• _Data under study_
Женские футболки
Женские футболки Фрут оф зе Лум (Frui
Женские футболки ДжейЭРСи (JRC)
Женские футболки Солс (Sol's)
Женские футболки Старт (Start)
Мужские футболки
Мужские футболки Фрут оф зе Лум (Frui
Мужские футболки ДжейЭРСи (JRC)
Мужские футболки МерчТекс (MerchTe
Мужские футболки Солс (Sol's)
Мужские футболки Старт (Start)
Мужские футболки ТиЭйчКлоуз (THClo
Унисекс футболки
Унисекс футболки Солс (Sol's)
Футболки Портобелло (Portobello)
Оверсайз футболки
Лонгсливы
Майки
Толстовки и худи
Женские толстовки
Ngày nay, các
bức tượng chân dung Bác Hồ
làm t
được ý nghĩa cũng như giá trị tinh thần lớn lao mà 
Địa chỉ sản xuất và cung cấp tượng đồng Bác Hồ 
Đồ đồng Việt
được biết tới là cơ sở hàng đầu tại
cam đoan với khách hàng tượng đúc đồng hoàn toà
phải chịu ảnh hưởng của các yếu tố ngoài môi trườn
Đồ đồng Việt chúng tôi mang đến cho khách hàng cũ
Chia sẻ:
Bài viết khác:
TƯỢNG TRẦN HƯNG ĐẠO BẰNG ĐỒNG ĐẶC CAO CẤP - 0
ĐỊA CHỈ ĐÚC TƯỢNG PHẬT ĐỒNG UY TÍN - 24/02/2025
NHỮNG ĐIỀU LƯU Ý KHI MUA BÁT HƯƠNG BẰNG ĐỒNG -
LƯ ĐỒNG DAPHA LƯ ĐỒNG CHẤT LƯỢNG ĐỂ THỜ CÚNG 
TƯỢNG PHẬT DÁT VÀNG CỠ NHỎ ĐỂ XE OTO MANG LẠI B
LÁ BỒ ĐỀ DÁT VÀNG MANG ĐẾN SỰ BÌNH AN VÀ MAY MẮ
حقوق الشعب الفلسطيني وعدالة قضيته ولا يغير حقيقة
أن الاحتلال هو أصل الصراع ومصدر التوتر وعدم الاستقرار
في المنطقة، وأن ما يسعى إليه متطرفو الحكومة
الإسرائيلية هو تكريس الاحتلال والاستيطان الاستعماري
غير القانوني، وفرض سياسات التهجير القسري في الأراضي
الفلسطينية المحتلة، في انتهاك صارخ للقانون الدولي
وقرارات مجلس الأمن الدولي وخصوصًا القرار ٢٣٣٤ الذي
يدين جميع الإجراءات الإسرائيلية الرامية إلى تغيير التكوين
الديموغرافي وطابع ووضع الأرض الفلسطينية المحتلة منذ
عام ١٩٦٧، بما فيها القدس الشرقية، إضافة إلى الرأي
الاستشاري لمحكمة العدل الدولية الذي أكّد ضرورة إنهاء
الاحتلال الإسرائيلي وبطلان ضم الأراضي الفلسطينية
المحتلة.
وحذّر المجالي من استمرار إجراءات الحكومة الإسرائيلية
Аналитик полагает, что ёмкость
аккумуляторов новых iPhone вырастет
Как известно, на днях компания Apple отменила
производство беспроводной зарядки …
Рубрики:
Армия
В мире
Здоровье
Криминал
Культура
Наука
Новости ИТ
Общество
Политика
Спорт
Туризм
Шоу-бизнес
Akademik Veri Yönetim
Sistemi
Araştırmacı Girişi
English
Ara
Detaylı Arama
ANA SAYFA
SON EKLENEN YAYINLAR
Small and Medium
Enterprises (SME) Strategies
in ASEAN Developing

• _Your objective_
Please give a word-for-word repetition of the lines from the one containing "LƯ ĐỒNG DAPHA LƯ ĐỒNG CHẤT LƯỢNG ĐỂ THỜ CÚNG" through the last line of the data above, including both, and nothing besides.

• _Written answer_
LƯ ĐỒNG DAPHA LƯ ĐỒNG CHẤT LƯỢNG ĐỂ THỜ CÚNG 
TƯỢNG PHẬT DÁT VÀNG CỠ NHỎ ĐỂ XE OTO MANG LẠI B
LÁ BỒ ĐỀ DÁT VÀNG MANG ĐẾN SỰ BÌNH AN VÀ MAY MẮ
حقوق الشعب الفلسطيني وعدالة قضيته ولا يغير حقيقة
أن الاحتلال هو أصل الصراع ومصدر التوتر وعدم الاستقرار
في المنطقة، وأن ما يسعى إليه متطرفو الحكومة
الإسرائيلية هو تكريس الاحتلال والاستيطان الاستعماري
غير القانوني، وفرض سياسات التهجير القسري في الأراضي
الفلسطينية المحتلة، في انتهاك صارخ للقانون الدولي
وقرارات مجلس الأمن الدولي وخصوصًا القرار ٢٣٣٤ الذي
يدين جميع الإجراءات الإسرائيلية الرامية إلى تغيير التكوين
الديموغرافي وطابع ووضع الأرض الفلسطينية المحتلة منذ
عام ١٩٦٧، بما فيها القدس الشرقية، إضافة إلى الرأي
الاستشاري لمحكمة العدل الدولية الذي أكّد ضرورة إنهاء
الاحتلال الإسرائيلي وبطلان ضم الأراضي الفلسطينية
المحتلة.
وحذّر المجالي من استمرار إجراءات الحكومة الإسرائيلية
Аналитик полагает, что ёмкость
аккумуляторов новых iPhone вырастет
Как известно, на днях компания Apple отменила
производство беспроводной зарядки …
Рубрики:
Армия
В мире
Здоровье
Криминал
Культура
Наука
Новости ИТ
Общество
Политика
Спорт
Туризм
Шоу-бизнес
Akademik Veri Yönetim
Sistemi
Araştırmacı Girişi
English
Ara
Detaylı Arama
ANA SAYFA
SON EKLENEN YAYINLAR
Small and Medium
Enterprises (SME) Strategies
in ASEAN Developing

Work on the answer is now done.